— Problem —
Say how many lines of the listing below contain "không", giving the number and nothing else.

— Available records —
──────────────────────────────
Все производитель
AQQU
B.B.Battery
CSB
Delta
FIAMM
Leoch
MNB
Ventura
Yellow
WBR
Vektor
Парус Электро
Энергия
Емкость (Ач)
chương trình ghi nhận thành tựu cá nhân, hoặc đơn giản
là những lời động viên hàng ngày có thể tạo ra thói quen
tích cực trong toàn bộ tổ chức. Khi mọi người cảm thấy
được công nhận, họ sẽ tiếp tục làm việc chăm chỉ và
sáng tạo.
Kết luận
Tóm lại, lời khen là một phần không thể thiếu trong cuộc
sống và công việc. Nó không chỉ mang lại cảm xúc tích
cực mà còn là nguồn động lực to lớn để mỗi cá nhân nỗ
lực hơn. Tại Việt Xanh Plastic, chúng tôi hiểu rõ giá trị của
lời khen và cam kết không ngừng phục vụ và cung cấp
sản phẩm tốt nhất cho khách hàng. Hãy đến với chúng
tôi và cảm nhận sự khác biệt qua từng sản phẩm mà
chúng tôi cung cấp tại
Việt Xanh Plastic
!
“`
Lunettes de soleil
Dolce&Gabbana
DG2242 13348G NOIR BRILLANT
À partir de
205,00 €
──────────────────────────────
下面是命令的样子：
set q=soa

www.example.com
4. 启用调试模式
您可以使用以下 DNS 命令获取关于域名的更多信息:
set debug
──────────────────────────────
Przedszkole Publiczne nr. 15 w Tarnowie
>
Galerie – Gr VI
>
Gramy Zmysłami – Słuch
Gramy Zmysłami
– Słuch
──────────────────────────────
— Answer to this task —
3